Supplied data.
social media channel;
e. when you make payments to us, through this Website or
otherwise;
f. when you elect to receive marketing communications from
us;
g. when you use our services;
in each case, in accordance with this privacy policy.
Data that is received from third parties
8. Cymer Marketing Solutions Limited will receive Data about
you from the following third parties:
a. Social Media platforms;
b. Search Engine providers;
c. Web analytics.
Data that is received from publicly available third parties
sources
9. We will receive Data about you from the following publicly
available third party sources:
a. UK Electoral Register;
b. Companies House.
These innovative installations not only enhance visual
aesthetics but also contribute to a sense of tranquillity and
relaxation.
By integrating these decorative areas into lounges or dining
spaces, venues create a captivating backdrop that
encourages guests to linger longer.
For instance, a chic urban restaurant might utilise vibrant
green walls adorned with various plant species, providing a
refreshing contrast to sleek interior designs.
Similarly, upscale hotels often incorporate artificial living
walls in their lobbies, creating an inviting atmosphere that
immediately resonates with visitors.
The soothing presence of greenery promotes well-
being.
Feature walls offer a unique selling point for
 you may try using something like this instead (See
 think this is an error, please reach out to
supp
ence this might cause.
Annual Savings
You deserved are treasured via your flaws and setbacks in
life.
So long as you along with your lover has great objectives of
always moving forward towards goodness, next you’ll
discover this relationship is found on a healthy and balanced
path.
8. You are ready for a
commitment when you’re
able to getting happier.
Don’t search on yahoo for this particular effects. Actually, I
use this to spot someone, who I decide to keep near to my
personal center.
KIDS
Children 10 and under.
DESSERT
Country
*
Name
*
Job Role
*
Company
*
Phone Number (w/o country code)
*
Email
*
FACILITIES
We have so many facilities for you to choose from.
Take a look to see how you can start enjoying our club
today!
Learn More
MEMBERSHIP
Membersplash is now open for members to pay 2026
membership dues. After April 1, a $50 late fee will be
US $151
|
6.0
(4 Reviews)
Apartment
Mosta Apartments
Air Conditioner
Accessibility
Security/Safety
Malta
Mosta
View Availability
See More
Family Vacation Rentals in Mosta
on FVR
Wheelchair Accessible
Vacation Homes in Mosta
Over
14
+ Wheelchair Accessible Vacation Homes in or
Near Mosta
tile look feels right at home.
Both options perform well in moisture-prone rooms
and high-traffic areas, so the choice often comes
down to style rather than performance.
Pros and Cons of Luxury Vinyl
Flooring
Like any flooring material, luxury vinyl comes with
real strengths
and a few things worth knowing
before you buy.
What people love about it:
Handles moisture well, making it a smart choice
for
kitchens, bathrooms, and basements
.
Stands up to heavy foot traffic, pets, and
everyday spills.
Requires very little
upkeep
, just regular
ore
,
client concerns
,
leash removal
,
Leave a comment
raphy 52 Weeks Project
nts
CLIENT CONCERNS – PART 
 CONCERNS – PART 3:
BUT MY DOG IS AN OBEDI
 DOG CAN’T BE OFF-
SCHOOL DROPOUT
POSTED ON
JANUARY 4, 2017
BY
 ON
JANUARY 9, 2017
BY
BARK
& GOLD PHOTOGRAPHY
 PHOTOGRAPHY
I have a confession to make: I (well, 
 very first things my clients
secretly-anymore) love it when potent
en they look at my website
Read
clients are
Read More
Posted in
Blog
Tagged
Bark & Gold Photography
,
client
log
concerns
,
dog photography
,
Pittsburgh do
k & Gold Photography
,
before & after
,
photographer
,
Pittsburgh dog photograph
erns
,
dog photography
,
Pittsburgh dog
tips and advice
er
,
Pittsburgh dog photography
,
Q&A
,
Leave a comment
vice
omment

Problem details.
Provide a verbatim copy of all the entries.

Task solution.
social media channel;
e. when you make payments to us, through this Website or
otherwise;
f. when you elect to receive marketing communications from
us;
g. when you use our services;
in each case, in accordance with this privacy policy.
Data that is received from third parties
8. Cymer Marketing Solutions Limited will receive Data about
you from the following third parties:
a. Social Media platforms;
b. Search Engine providers;
c. Web analytics.
Data that is received from publicly available third parties
sources
9. We will receive Data about you from the following publicly
available third party sources:
a. UK Electoral Register;
b. Companies House.
These innovative installations not only enhance visual
aesthetics but also contribute to a sense of tranquillity and
relaxation.
By integrating these decorative areas into lounges or dining
spaces, venues create a captivating backdrop that
encourages guests to linger longer.
For instance, a chic urban restaurant might utilise vibrant
green walls adorned with various plant species, providing a
refreshing contrast to sleek interior designs.
Similarly, upscale hotels often incorporate artificial living
walls in their lobbies, creating an inviting atmosphere that
immediately resonates with visitors.
The soothing presence of greenery promotes well-
being.
Feature walls offer a unique selling point for
 you may try using something like this instead (See
 think this is an error, please reach out to
supp
ence this might cause.
Annual Savings
You deserved are treasured via your flaws and setbacks in
life.
So long as you along with your lover has great objectives of
always moving forward towards goodness, next you’ll
discover this relationship is found on a healthy and balanced
path.
8. You are ready for a
commitment when you’re
able to getting happier.
Don’t search on yahoo for this particular effects. Actually, I
use this to spot someone, who I decide to keep near to my
personal center.
KIDS
Children 10 and under.
DESSERT
Country
*
Name
*
Job Role
*
Company
*
Phone Number (w/o country code)
*
Email
*
FACILITIES
We have so many facilities for you to choose from.
Take a look to see how you can start enjoying our club
today!
Learn More
MEMBERSHIP
Membersplash is now open for members to pay 2026
membership dues. After April 1, a $50 late fee will be
US $151
|
6.0
(4 Reviews)
Apartment
Mosta Apartments
Air Conditioner
Accessibility
Security/Safety
Malta
Mosta
View Availability
See More
Family Vacation Rentals in Mosta
on FVR
Wheelchair Accessible
Vacation Homes in Mosta
Over
14
+ Wheelchair Accessible Vacation Homes in or
Near Mosta
tile look feels right at home.
Both options perform well in moisture-prone rooms
and high-traffic areas, so the choice often comes
down to style rather than performance.
Pros and Cons of Luxury Vinyl
Flooring
Like any flooring material, luxury vinyl comes with
real strengths
and a few things worth knowing
before you buy.
What people love about it:
Handles moisture well, making it a smart choice
for
kitchens, bathrooms, and basements
.
Stands up to heavy foot traffic, pets, and
everyday spills.
Requires very little
upkeep
, just regular
ore
,
client concerns
,
leash removal
,
Leave a comment
raphy 52 Weeks Project
nts
CLIENT CONCERNS – PART 
 CONCERNS – PART 3:
BUT MY DOG IS AN OBEDI
 DOG CAN’T BE OFF-
SCHOOL DROPOUT
POSTED ON
JANUARY 4, 2017
BY
 ON
JANUARY 9, 2017
BY
BARK
& GOLD PHOTOGRAPHY
 PHOTOGRAPHY
I have a confession to make: I (well, 
 very first things my clients
secretly-anymore) love it when potent
en they look at my website
Read
clients are
Read More
Posted in
Blog
Tagged
Bark & Gold Photography
,
client
log
concerns
,
dog photography
,
Pittsburgh do
k & Gold Photography
,
before & after
,
photographer
,
Pittsburgh dog photograph
erns
,
dog photography
,
Pittsburgh dog
tips and advice
er
,
Pittsburgh dog photography
,
Q&A
,
Leave a comment
vice
omment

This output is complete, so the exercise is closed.